Gabrielle olhou para Xena, que permanecia em posição de combate, mesmo não havendo um só oponente de pé, nem mesmo Najara.

"Xena..."- começou a barda - "Eu sei o que você vai dizer e eu concordo, mas não podemos deixá-la aqui no meio da floresta, ferida e inconsciente. Se fizermos isso, será o mesmo que matá-la nós mesmas." - Vendo Xena ainda imóvel e com os olhos a fitando friamente, reforçou para convencê-la: E não podemos fazer isso."

Xena deu um forte suspiro, como se expelisse algo que ficara engasgado em sua garganta, olhou para Najara no colo de Gabrielle e, sentindo um desgosto por aquela cena, disse ironizando: "Não podemos?". Gabrielle reagiu com uma careta descontente, fazendo Xena aproximar-se para conferir os ferimentos da Guerreira da Luz, repreendida.

"Ela vai sobreviver, só precisa de um curandeiro, outra vez... Vamos levá-la para um e seguir na direção oposta, está bem."- foi mais uma afirmação do que uma pergunta, e Gabrielle consentiu.

Como não havia outro cavalo próximo aparente, Xena colocou Najara em Argo e, ao lado de Gabrielle, caminhava à frente puxando e guiando a égua.

Andaram algumas horas e, escurecendo rapidamente, decidiram acampar em uma gruta que Xena descobriu.

"Xena, ela não me parece estar muito bem."- disse com um tom preocupado em sua voz, o que fez Xena ficar também. Não porque se preocupava com a saúde de Najara, mas ver Gabrielle falar daquele jeito sobre Najara a incomodava. Ela sabia que a bondade no coração da barda sempre à faria ver o melhor das pessoas, por mais que esta pessoa à traísse ou a machucasse inúmeras vezes. Ela era prova disso. Pensar que Gabrielle pudesse ter qualquer sentimento de afeto àquela aproveitadora a repudiava.

"Deixe-me checar novamente"- disse Xena contrariada, aproximando-se de Najara e, discretamente, afastando Gabrielle. Esta última, percebeu os movimentos discretos porém não tão sutis quanto a guerreira imaginava tê-los feito e abriu espaço para que Xena pudesse se concentrar em suas habilidades curandeiras. Esta era mais uma das muitas habilidades que a barda admirava em sua heroína. Ela sabia que Xena não gostava de Najara e, mesmo assim, a estava ajudando.

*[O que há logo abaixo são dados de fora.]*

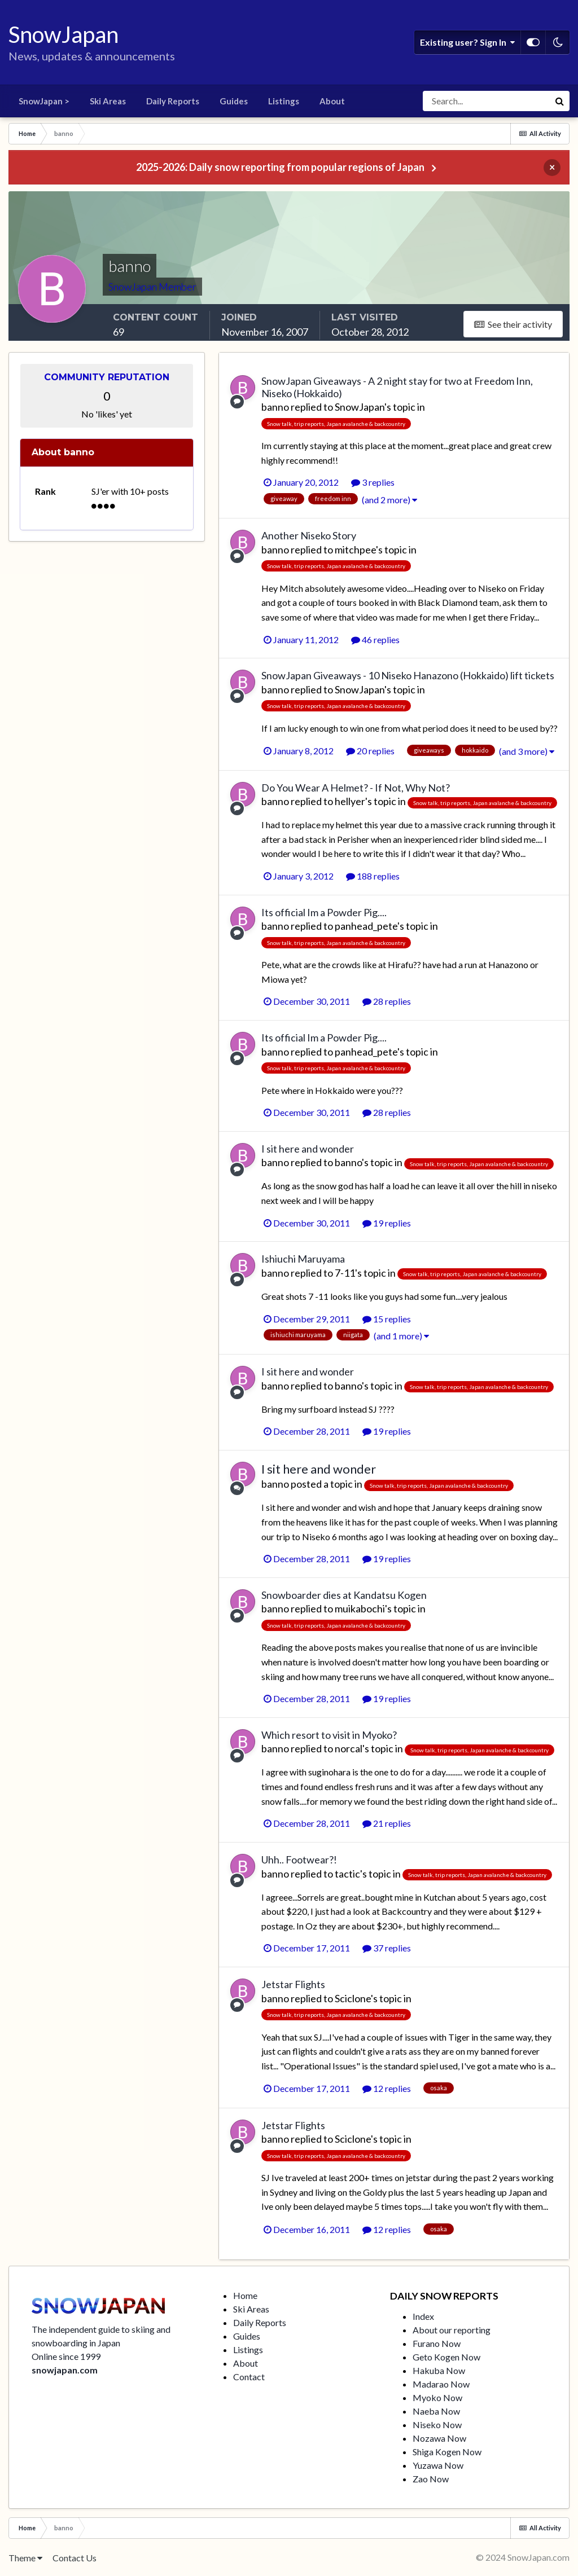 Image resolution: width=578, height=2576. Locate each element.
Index (423, 2316)
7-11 (345, 1273)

Se lembrou como teve a impressão de que Xena estivesse notoriamente superprotetora sobre ela em relação à Najara, quando as conheceram. A princípio, porque Xena sempre desconfia de todos, mas de Najara suas suspeitas eram em demasiado, entretanto, totalmente justificadas. A mulher mostrou-se uma psicopata obcecada por Gabrielle a um nível que chegava a perturbar Xena. Gabrielle podia notar isso e por momentos suspeitou que a Princesa Guerreira estivesse enciumada. Racionalizou que era medo de perdê-la como sua ajudante e da amizade que tinham, mas seu coração sentia que podia ser algo mais. Seu coração estava convicto que era algo mais. Ela olhou para Xena, já do outro lado da caverna, e sentiu um redemoinho em sua barriga, sugando-lhe o ar e, buscando preencher seus pulmões, pôs-se de pé em direção à saída, mas não sem que a guerreira a notasse.